Iceberg also reiterated that Noble had to provide more clarity. "Noble has no choice. They need to explain their accounts better because of pressure," it said in its email to Reuters.
Its email came a day after Noble defended its decision to book an impairment charge on the same day it reported earnings and said it would detail its accounting methods in a bid to reassure markets.
Noble has seen US$1 billion wiped off its market value since Iceberg last month said Noble's accounting methods inflated the value of its assets - a claim Noble rejected and blamed on a disgruntled former junior employee.
Since Iceberg's first report, the Hong Kong-based group has reached out to analysts and investors, explaining why it regards the claim as incorrect.

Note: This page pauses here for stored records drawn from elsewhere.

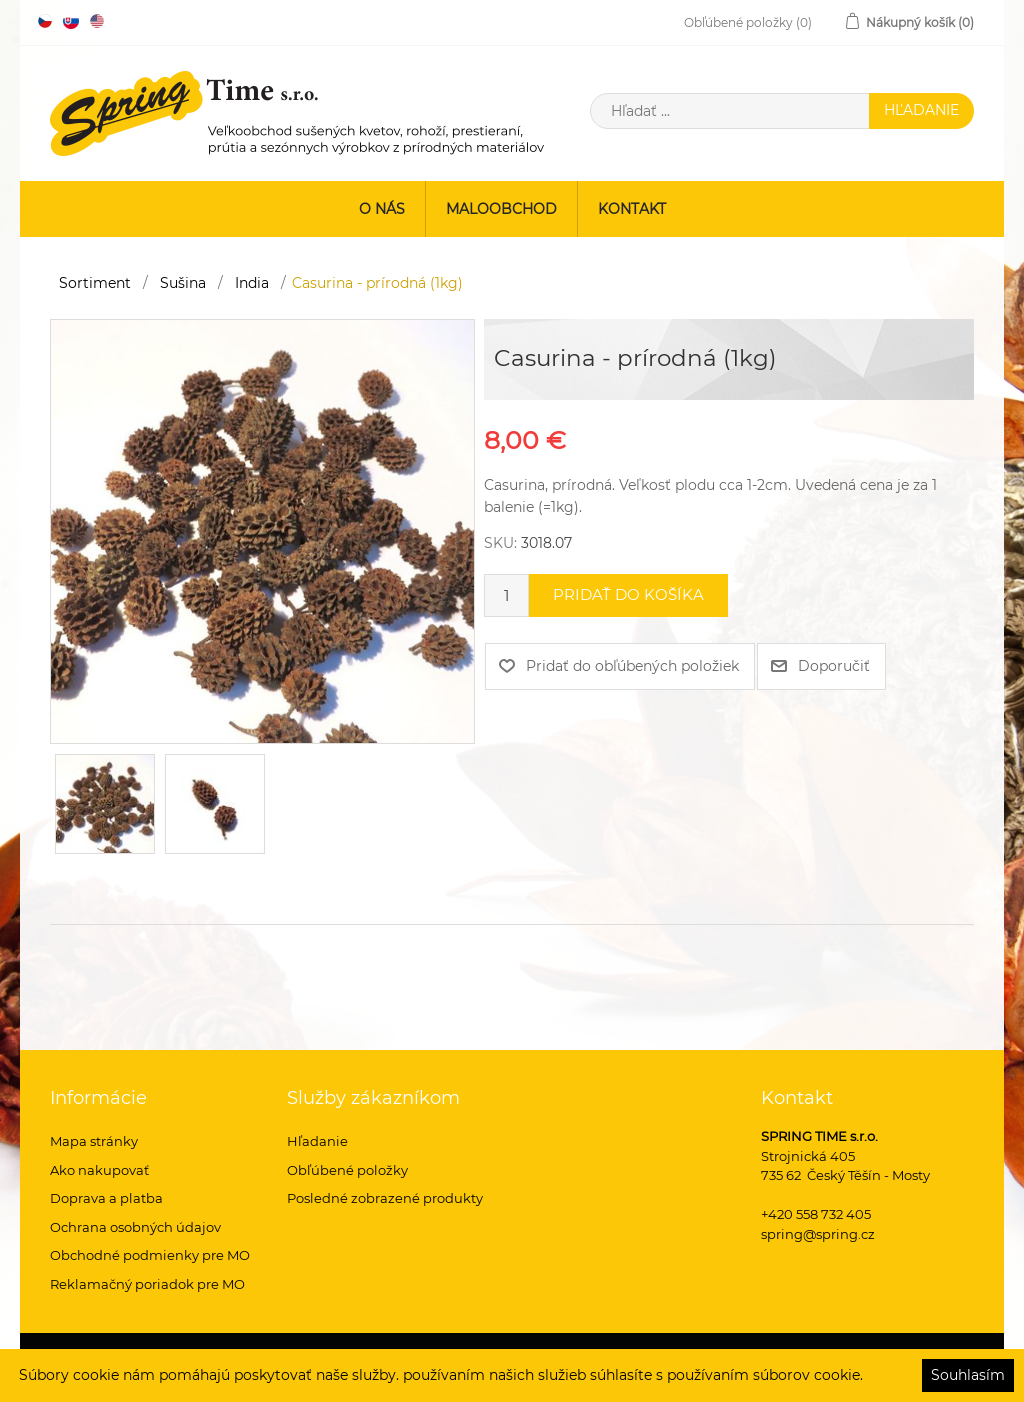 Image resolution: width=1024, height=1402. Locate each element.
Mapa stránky (94, 1141)
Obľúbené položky (347, 1170)
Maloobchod (501, 209)
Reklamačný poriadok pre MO (147, 1284)
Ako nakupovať (99, 1170)
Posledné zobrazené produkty (385, 1198)
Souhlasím (968, 1375)
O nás (382, 209)
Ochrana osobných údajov (135, 1227)
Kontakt (632, 209)
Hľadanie (317, 1141)
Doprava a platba (106, 1198)
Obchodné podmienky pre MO (150, 1255)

"Management noted that the key take-away from this episode is that it isn't enough to be professional, but also to be seen to be professional," CLSA analyst Chuanyao Lu, who has a "buy" rating on Noble stock, said in a March 4 report after CLSA hosted a call with Noble management.
CLSA said Noble was looking for ways to provide more disclosure to investors.
Noble is the second major Singapore-listed commodity trader to have its accounting practices challenged by a research firm. Olam International was criticised by Muddy Waters in late 2012, sending its shares falling and prompting state investor Temasek to take majority control.
Pressure on Noble was exacerbated when the company reported an unexpected net loss soon after a second report from Iceberg. Noble said the two issues were unrelated.
In a statement to the stock exchange late on Wednesday, Noble said it conducts an impairment review of long-term assets every quarter and had the option of impairment charges for its stake in miner Yancoal Australia Ltd between zero and US$200 million, based on different assumptions.
The board and management decided on Feb. 26, the day of its fourth-quarter and 2014 results, to adopt "the most prudent assumptions" and took an impairment charge of US$200 million, Noble said in its statement, responding to a Business Times report questioning the lack of a profit warning.
On Friday, Noble's shares closed up 1.5 per cent in a weaker market, still down 17 per cent since Iceberg's first report.
In all, Noble took US$438 million in asset writedowns for the fourth-quarter, which pushed the company to a net loss of US$240 million, its first quarterly loss in three years.